For those companies that are focusing on the product as a data platform and transitioning from just manufacturers into service providers based on the use of a product, 10- to 20-percent tariffs are aimed at protecting the manufacturing sector in the U.S. that probably existed 20 or 30 years ago. Such tariffs are not going to be effective today. The other thing is that what [tariffs will do] is put more cost on the U.S. consumer. So from Donald Trump’s point of view, he’s coming in to fight inflation and then [he’s] going to [increase] the cost of goods that are being imported into the United States. And 10- to 20-percent tariffs, from China’s point of view, are meaningless. They can undercut those costs easily and they can undercut the 100-percent tariff on electric vehicle costs easily. And all you’re doing is hurting American companies in China or American companies outside of China – you’re putting additional costs on them. We’ll see their prices go up. At the end of the day, [with tariffs] you’re slowing down all of the innovation that needs to occur to make you competitive.
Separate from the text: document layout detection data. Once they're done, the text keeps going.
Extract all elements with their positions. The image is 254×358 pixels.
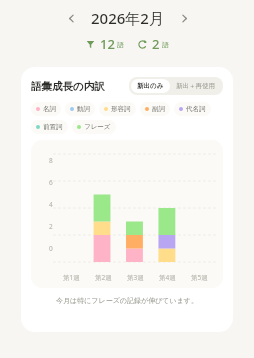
button[interactable]: 2	[138, 35, 169, 53]
staticText: 名詞	[43, 105, 56, 113]
staticText: 今月は特にフレーズの記録が伸びています。	[31, 296, 223, 305]
staticText: 2	[152, 35, 160, 53]
staticText: 副詞	[152, 105, 165, 113]
staticText: フレーズ	[84, 123, 111, 131]
button[interactable]: 12	[86, 35, 124, 53]
staticText: 第1週	[63, 273, 80, 282]
button[interactable]: 形容詞	[99, 102, 136, 116]
staticText: 第2週	[95, 273, 112, 282]
staticText: 語彙成長の内訳	[31, 80, 105, 93]
button[interactable]: 前置詞	[31, 120, 68, 134]
button[interactable]: 新出のみ	[131, 79, 170, 93]
staticText: 4	[49, 200, 53, 209]
staticText: 2026年2月	[91, 8, 164, 28]
staticText: 2	[49, 222, 53, 231]
button[interactable]: 新出＋再使用	[170, 79, 221, 93]
staticText: 0	[49, 244, 53, 253]
staticText: 12	[100, 35, 115, 53]
staticText: 代名詞	[186, 105, 206, 113]
staticText: 語	[117, 40, 124, 49]
button[interactable]: フレーズ	[72, 120, 116, 134]
button[interactable]: 代名詞	[174, 102, 211, 116]
button[interactable]: Previous month	[61, 8, 81, 28]
staticText: 第5週	[191, 273, 208, 282]
staticText: 動詞	[77, 105, 90, 113]
button[interactable]: 動詞	[65, 102, 95, 116]
staticText: 第4週	[159, 273, 176, 282]
staticText: 語	[162, 40, 169, 49]
staticText: 新出のみ	[137, 82, 164, 90]
button[interactable]: 名詞	[31, 102, 61, 116]
button[interactable]: Next month	[174, 8, 194, 28]
staticText: 第3週	[127, 273, 144, 282]
staticText: 6	[49, 178, 53, 187]
staticText: 新出＋再使用	[176, 82, 215, 90]
button[interactable]: 副詞	[140, 102, 170, 116]
staticText: 形容詞	[111, 105, 131, 113]
staticText: 8	[49, 156, 53, 165]
staticText: 前置詞	[43, 123, 63, 131]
R$: Have you enjoyed the six-year ride so far at NGen?
JM: I love it. It’s so much fun. As we got underway, we were learning stuff all the time. We kept saying we wish people across Canada knew what was going on here. But we were learning things all the time. Our unofficial motto was: Who knew? I’m still learning great stuff all the time.
I was out in Saskatoon with a group of Indigenous fashion designers and textile manufacturers. I had no idea we were supporting them and I had no idea that some of these companies are doing business around the world, selling Indigenous-designed textiles and sustainable products.
I always say all the sectors in manufacturing have similar issues. Usually companies will say they’re either too busy and therefore don’t have the time to invest, or business is down so they don’t have the money to invest in new technology. Rather than thinking that investment in new technology might actually give them a greater capacity to do business when business picks up. I think that’s a real challenge, today especially because technology is moving so quickly ahead. We’ve got a lot of businesses that are doing really, really well. They’re very profitable in sectors that, with the advances in technology we’re seeing, are probably going to go out of business in 10 years. But they think they’re doing really well right now and don’t think that they need to take a look at what is happening internationally. And maybe that’s the nature of business – you go out of business. But it would be really neat if we could actually keep them in business and grow a business where they’re using technologies to go into different lines of business.